** Opening Listed records block **

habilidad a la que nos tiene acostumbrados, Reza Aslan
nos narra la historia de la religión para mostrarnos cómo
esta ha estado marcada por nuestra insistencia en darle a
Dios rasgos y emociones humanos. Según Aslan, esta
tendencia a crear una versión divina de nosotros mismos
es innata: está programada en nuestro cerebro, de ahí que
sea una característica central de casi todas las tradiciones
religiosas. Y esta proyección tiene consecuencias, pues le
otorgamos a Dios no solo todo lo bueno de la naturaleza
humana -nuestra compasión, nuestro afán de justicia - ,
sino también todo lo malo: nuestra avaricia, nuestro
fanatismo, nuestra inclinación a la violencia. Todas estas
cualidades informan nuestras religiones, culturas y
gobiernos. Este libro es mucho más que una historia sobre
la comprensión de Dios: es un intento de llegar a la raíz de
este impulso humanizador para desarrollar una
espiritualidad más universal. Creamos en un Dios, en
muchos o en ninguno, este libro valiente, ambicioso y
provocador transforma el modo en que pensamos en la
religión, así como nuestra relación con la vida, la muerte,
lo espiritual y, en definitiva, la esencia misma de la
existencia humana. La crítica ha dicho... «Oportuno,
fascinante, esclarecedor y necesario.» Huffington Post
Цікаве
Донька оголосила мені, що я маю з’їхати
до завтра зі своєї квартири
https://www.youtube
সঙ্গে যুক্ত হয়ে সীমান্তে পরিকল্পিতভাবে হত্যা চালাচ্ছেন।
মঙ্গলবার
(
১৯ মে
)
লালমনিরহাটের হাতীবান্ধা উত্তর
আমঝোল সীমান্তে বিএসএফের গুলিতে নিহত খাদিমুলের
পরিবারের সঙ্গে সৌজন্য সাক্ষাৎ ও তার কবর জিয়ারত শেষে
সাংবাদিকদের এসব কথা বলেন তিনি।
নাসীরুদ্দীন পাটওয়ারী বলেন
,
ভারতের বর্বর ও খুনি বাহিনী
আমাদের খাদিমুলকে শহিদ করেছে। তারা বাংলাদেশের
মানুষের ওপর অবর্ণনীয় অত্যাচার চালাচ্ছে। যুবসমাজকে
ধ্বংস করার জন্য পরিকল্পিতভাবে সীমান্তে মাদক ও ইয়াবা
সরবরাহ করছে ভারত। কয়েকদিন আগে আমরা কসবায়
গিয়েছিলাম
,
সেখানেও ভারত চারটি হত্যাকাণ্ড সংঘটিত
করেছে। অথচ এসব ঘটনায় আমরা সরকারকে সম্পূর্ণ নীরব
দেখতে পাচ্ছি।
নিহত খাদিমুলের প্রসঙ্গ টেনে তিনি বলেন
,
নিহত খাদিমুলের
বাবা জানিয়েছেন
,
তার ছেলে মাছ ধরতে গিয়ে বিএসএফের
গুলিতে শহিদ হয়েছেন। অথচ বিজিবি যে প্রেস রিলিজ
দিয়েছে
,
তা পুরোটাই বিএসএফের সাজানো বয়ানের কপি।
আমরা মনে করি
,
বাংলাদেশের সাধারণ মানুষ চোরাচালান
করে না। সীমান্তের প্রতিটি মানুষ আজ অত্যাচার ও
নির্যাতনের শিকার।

** Closing Listed records block **

◆ **Your instructions**: Report the number of lines in the records above that include "historia", leaving out any other words.

◆ **Task output**: 2